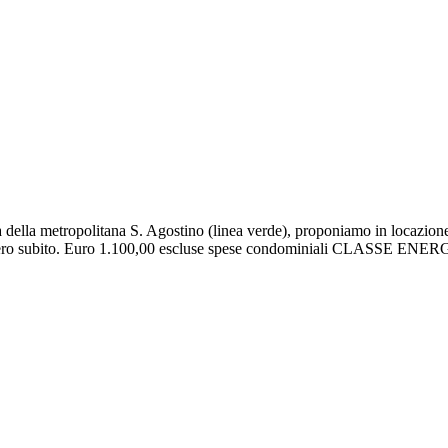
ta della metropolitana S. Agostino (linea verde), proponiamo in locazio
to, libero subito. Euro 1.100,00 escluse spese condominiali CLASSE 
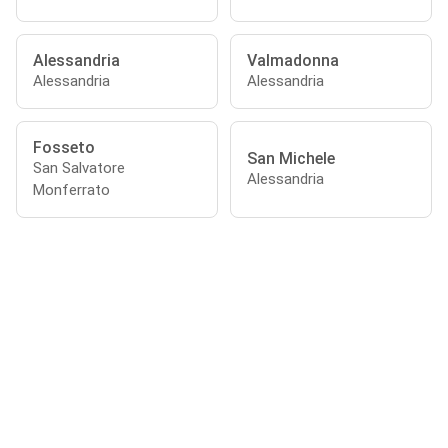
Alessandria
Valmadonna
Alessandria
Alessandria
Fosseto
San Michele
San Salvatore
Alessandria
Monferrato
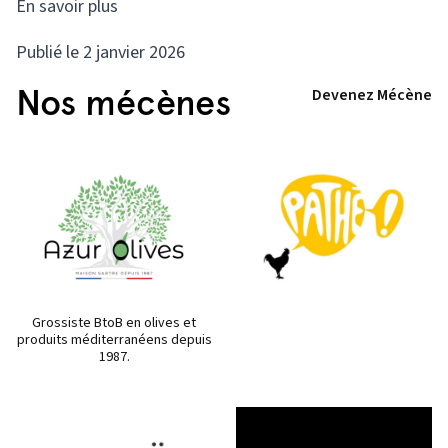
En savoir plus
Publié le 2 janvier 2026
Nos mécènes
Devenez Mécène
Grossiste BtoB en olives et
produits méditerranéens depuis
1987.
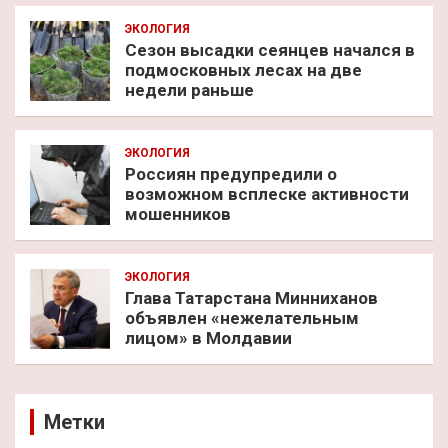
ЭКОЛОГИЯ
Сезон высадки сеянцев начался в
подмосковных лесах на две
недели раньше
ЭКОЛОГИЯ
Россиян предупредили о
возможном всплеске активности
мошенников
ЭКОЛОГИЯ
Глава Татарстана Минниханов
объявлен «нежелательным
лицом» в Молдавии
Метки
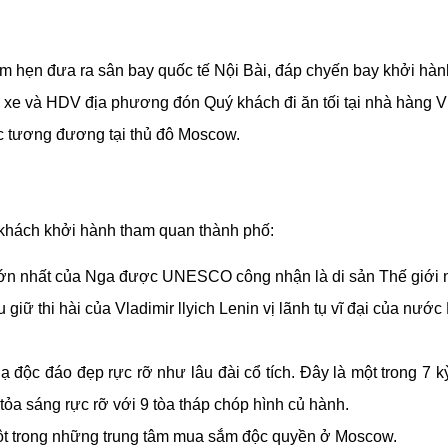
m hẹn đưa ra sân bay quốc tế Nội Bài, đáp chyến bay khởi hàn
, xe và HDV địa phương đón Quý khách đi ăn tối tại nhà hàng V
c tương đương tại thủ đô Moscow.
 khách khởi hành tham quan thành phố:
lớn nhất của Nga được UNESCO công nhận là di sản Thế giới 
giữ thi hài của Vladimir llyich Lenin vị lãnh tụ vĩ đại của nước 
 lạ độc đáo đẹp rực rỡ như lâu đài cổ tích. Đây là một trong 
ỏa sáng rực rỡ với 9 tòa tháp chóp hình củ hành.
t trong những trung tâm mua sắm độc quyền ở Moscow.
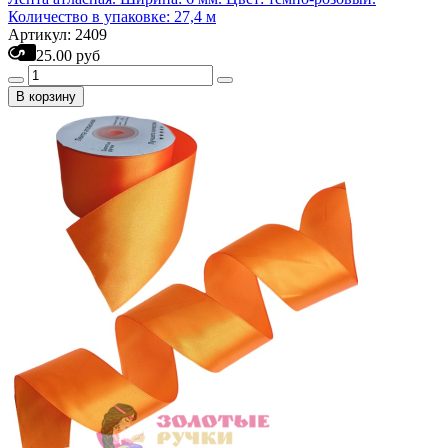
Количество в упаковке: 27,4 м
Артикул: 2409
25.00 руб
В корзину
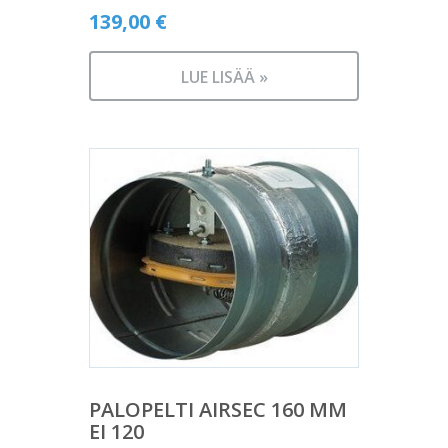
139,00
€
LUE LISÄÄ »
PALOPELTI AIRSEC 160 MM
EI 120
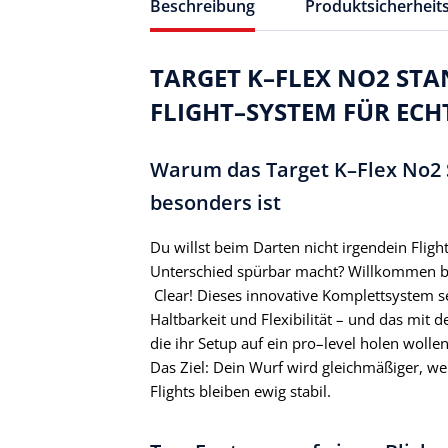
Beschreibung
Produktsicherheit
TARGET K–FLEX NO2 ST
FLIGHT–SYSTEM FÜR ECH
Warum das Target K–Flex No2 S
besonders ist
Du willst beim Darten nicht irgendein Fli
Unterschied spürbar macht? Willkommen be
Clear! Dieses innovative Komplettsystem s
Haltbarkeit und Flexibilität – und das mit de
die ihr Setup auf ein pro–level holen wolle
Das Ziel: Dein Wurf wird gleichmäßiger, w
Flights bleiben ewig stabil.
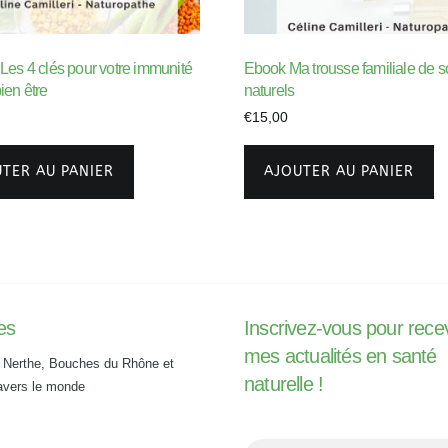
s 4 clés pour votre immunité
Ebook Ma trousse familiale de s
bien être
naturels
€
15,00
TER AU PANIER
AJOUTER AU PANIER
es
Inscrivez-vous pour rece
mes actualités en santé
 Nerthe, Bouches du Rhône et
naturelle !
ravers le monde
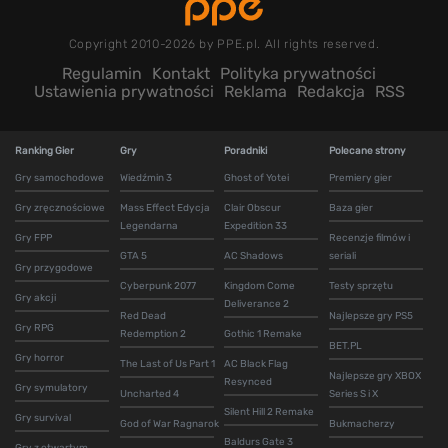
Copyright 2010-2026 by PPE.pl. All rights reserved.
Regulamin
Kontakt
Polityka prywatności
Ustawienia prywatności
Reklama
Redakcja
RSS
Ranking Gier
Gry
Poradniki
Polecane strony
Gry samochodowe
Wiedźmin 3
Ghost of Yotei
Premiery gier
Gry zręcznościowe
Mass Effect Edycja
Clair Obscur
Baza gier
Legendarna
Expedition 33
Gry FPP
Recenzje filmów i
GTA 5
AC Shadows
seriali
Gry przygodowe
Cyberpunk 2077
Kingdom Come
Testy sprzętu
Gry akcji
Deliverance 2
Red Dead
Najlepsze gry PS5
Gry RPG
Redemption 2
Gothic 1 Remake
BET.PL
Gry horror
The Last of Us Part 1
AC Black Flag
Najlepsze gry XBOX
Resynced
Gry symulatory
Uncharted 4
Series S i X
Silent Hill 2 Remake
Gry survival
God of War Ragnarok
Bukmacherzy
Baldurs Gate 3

# # # #

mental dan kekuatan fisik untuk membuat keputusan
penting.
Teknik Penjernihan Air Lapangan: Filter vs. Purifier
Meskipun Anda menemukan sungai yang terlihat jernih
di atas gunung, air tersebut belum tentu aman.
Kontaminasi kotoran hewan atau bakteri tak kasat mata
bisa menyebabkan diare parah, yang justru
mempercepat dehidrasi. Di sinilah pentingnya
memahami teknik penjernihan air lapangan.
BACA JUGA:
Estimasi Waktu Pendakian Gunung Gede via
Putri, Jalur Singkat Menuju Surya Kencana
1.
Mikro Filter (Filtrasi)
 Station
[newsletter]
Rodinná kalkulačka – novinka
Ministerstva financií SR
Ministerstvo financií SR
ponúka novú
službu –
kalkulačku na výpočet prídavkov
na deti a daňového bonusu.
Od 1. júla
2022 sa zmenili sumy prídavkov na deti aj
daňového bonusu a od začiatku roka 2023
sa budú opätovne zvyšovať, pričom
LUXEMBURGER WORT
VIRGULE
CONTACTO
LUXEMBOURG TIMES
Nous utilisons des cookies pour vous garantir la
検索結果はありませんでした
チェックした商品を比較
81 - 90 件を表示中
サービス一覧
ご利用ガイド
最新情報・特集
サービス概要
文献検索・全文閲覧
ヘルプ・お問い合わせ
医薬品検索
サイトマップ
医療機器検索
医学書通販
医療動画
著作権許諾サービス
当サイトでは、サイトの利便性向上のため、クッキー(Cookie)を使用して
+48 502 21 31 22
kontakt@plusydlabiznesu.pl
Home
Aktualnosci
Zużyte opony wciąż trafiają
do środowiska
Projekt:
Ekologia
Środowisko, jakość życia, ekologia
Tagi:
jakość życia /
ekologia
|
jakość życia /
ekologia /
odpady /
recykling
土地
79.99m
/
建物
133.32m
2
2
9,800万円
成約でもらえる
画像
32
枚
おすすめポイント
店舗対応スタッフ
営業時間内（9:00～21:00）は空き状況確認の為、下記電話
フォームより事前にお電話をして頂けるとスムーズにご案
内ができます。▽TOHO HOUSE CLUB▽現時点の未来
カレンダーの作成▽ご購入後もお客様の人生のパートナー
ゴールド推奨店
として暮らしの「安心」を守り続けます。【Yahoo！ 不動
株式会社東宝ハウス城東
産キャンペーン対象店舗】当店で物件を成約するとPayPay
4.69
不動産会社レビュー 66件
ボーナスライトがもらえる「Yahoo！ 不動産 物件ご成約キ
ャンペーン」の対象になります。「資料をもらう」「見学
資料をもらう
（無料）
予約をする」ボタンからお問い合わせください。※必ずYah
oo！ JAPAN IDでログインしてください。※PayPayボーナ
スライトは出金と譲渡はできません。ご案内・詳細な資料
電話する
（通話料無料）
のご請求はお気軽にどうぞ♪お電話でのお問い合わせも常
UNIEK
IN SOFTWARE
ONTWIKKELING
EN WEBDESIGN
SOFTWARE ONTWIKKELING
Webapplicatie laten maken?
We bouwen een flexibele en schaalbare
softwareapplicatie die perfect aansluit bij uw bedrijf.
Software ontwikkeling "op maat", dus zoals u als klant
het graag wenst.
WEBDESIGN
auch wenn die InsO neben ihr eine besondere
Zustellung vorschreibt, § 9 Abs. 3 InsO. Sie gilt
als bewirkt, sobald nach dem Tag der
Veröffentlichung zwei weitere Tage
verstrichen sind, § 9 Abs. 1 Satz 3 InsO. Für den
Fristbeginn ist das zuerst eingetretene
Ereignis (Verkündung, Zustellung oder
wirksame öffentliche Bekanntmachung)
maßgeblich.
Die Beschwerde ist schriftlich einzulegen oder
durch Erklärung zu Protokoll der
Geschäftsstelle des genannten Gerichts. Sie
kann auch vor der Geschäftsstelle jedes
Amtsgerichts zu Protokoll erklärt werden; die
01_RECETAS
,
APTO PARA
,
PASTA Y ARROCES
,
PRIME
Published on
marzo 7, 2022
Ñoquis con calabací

# # # #

Aim of the task:
Tally the lines of the entries that include the word "Najlepsze" and give only the total.

Output for this exercise:
2